Extracted data:
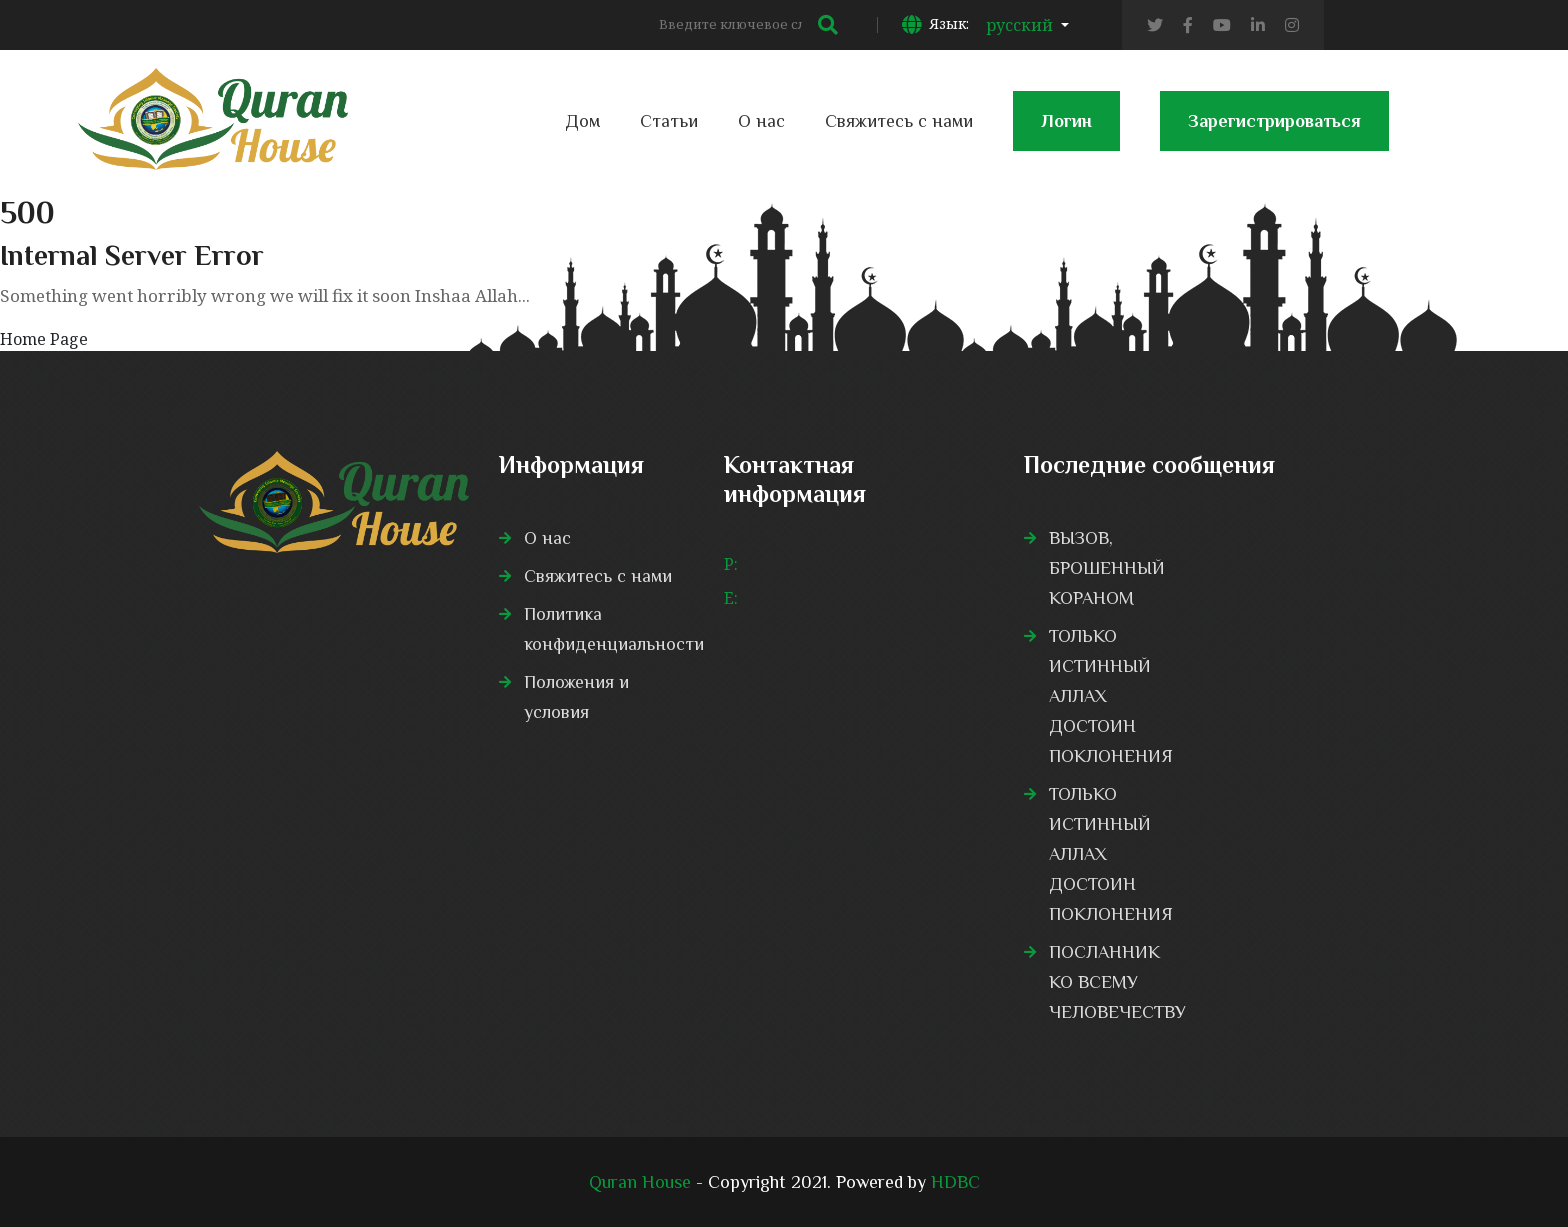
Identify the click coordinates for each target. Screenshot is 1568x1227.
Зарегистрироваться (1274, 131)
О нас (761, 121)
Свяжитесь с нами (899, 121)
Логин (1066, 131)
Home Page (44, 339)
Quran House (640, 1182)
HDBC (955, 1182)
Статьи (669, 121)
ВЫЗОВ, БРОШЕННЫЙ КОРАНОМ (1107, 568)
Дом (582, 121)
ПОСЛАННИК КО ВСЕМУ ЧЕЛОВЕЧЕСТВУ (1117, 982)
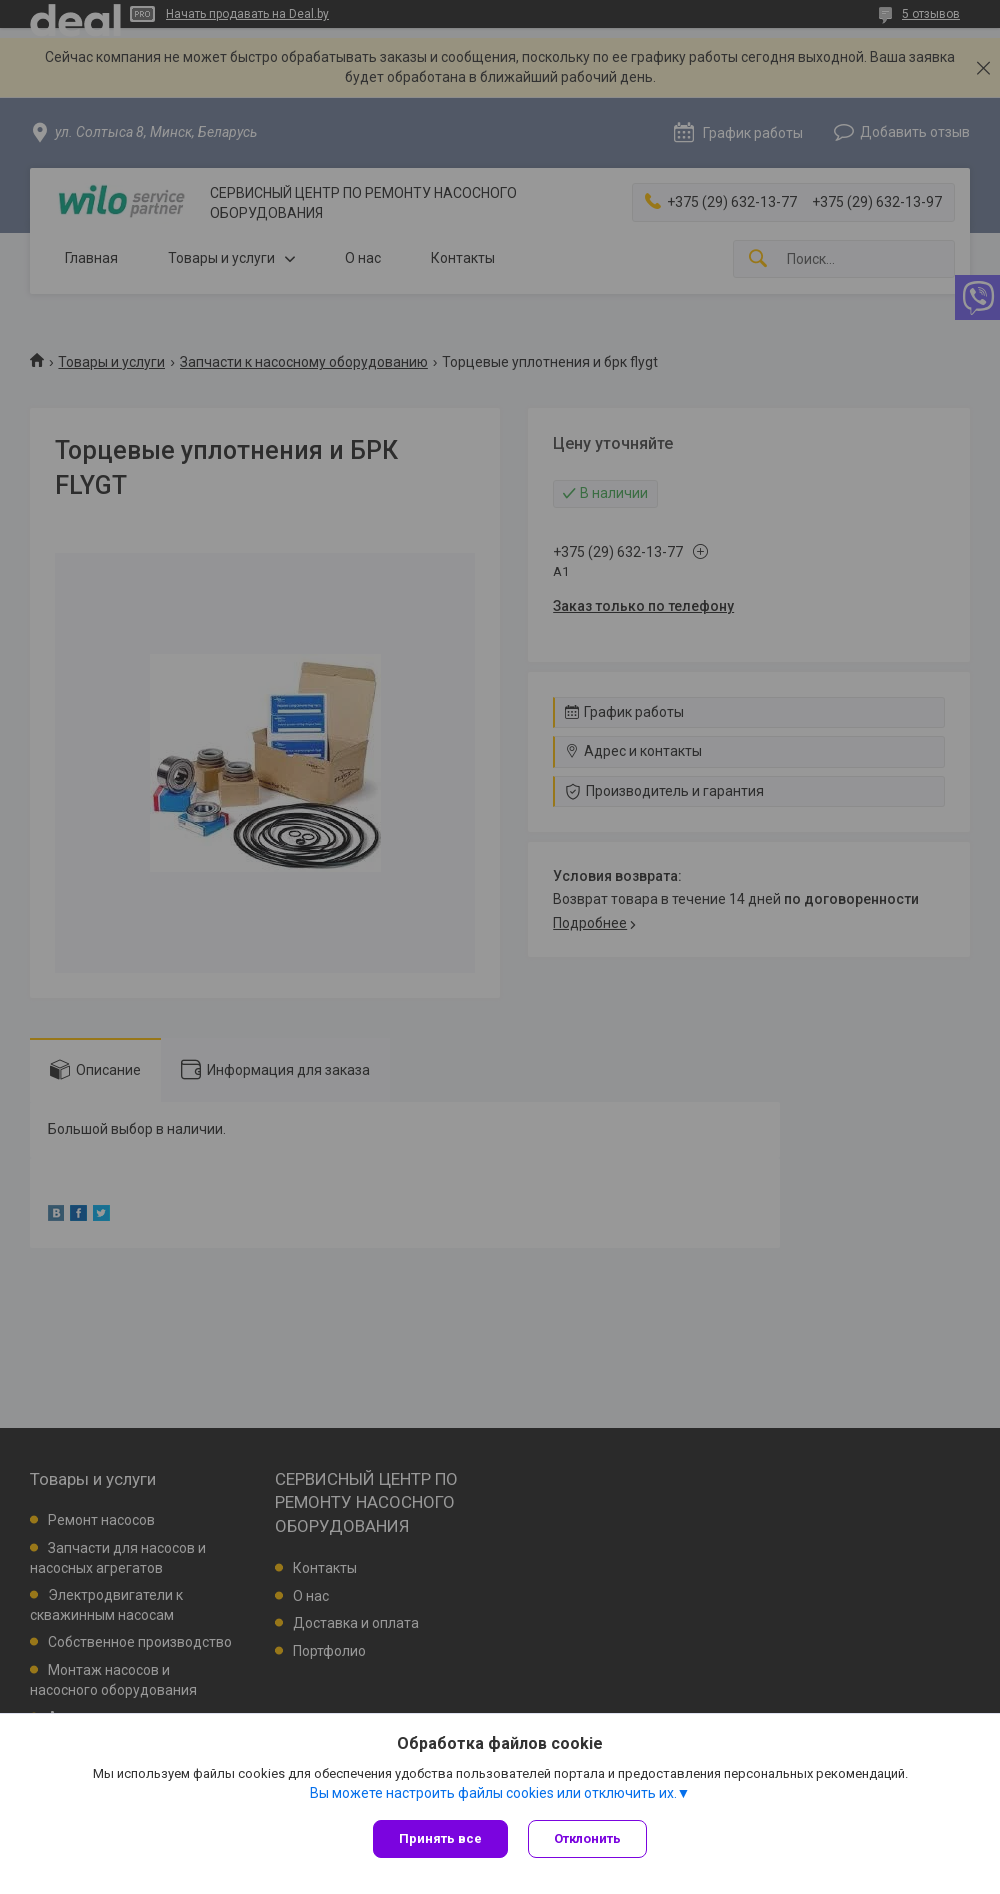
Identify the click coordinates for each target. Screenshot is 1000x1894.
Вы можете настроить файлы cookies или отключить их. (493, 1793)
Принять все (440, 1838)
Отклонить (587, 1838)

Task goal:
Beginning with the line with "HDBC (955, 1182)", repeat the entries above exactly, up to and including the last line, leaving out pictures.

Exercise response:
HDBC (955, 1182)
Статьи (669, 121)
ВЫЗОВ, БРОШЕННЫЙ КОРАНОМ (1107, 568)
Дом (582, 121)
ПОСЛАННИК КО ВСЕМУ ЧЕЛОВЕЧЕСТВУ (1117, 982)
Identify the click coordinates for each target. Screenshot is 1000x1894.
Вы можете настроить файлы cookies или отключить их. (493, 1793)
Принять все (440, 1838)
Отклонить (587, 1838)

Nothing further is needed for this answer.